Don’t make the next step difficultJune 30, 2009
I got a replacement wireless access point a few weeks back. And like a good citizen, I tried to register my purchase on the Netgear website.
The screen shot below is part of their product registration page (there’s another section to the right that I didn’t capture, which is for Returning users with existing login details):
So, what’s wrong with this, you might ask? In summary, neither the process nor the ‘call to action’ are clear. Specifically:
- The Registration button in the navigation bar returns you to this page.
- The Activate your support contract(s) link returns you to this page. Huh?
- The Continue button. What Continue button? Yep, it’s hard to see but it’s below the text in the same font size and color as the body text. The background color is so faint that on certain monitors in certain light conditions this button is almost impossible to see.
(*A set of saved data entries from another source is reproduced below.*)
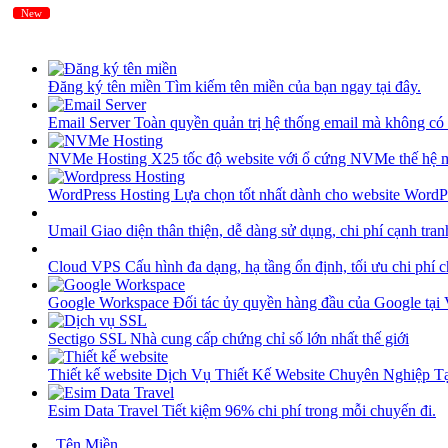
New
New
Đăng ký tên miền
Tìm kiếm tên miền của bạn ngay tại đây.
Email Server
Toàn quyền quản trị hệ thống email mà không có 
NVMe Hosting
X25 tốc độ website với ổ cứng NVMe thế hệ 
WordPress Hosting
Lựa chọn tốt nhất dành cho website WordP
Umail
Giao diện thân thiện, dễ dàng sử dụng, chi phí cạnh tran
Cloud VPS
Cấu hình đa dạng, hạ tầng ổn định, tối ưu chi phí 
Google Workspace
Đối tác ủy quyền hàng đầu của Google tại
Sectigo SSL
Nhà cung cấp chứng chỉ số lớn nhất thế giới
Thiết kế website
Dịch Vụ Thiết Kế Website Chuyên Nghiệp 
Esim Data Travel
Tiết kiệm 96% chi phí trong mỗi chuyến đi.
Tên Miền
In fact, I refreshed this page, clicked all the other options (some even twice) before I even saw it! When I clicked on it I was taken to page 1 of 4 for registering my product (more on that in a moment…).
A new user to this site is likely to give up because just starting the registration process is difficult to do. By the way, why does it takes FOUR pages plus this front page to register a Netgear product? It’s not a bank loan! No wonder people don’t register — they’d get turned off even if they found and clicked the Continue button.
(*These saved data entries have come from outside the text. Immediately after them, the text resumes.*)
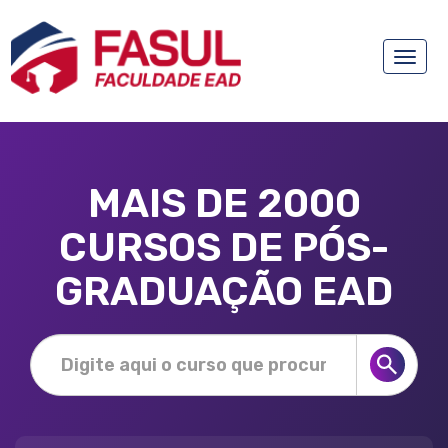
Toggle
naviga
MAIS DE 2000
CURSOS DE PÓS-
GRADUAÇÃO EAD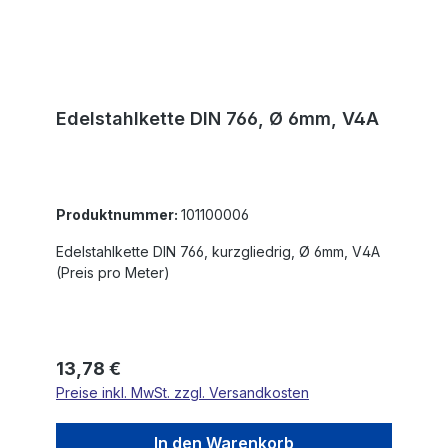
Edelstahlkette DIN 766, Ø 6mm, V4A
Produktnummer:
101100006
Edelstahlkette DIN 766, kurzgliedrig, Ø 6mm, V4A
(Preis pro Meter)
Regulärer Preis:
13,78 €
Preise inkl. MwSt. zzgl. Versandkosten
In den Warenkorb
- Show progress towards completion. [Netgear did this on the four registration pages, but there was nothing on the initial page that helped.]
- Commands: Not all form actions are equal. Reset, Cancel, Go Back rarely need to be used, so can be omitted or relegated to lesser importance using faded color, smaller size, etc. Primary actions directly responsible for form submission include Submit, Continue, Next, Save etc. Make these larger or a brighter color to emphasize their importance, and align such that they are part of the clear path to completion.
Just making the Continue button larger, with a different (brighter) background color, and different font size to the rest of the page would’ve helped — a lot.
To restate my mantra — courtesy of Steve Krug: “Don’t make me think!”